WHAT IS NEEDED
Your output must be the line containing "Товар месяца" followed by every later line in the entries below, all copied exactly.

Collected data
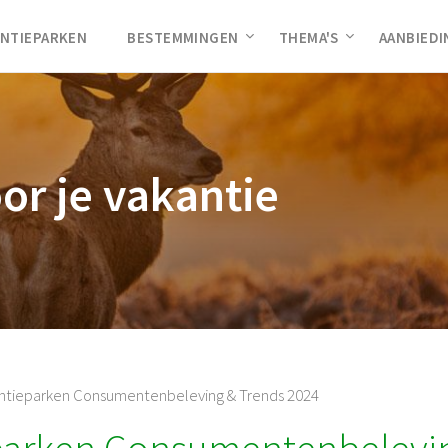
NTIEPARKEN
BESTEMMINGEN
THEMA'S
AANBIED
oor je vakantie
ntieparken Consumentenbeleving & Trends 2024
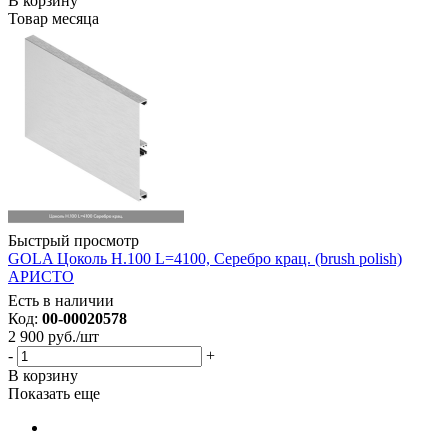
В корзину
Товар месяца
Быстрый просмотр
GOLA Цоколь H.100 L=4100, Серебро крац. (brush polish)
АРИСТО
Есть в наличии
Код:
00-00020578
2 900
руб.
/шт
-
+
В корзину
Показать еще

EXERCISE OUTPUT
Товар месяца
Быстрый просмотр
GOLA Цоколь H.100 L=4100, Серебро крац. (brush polish)
АРИСТО
Есть в наличии
Код:
00-00020578
2 900
руб.
/шт
-
+
В корзину
Показать еще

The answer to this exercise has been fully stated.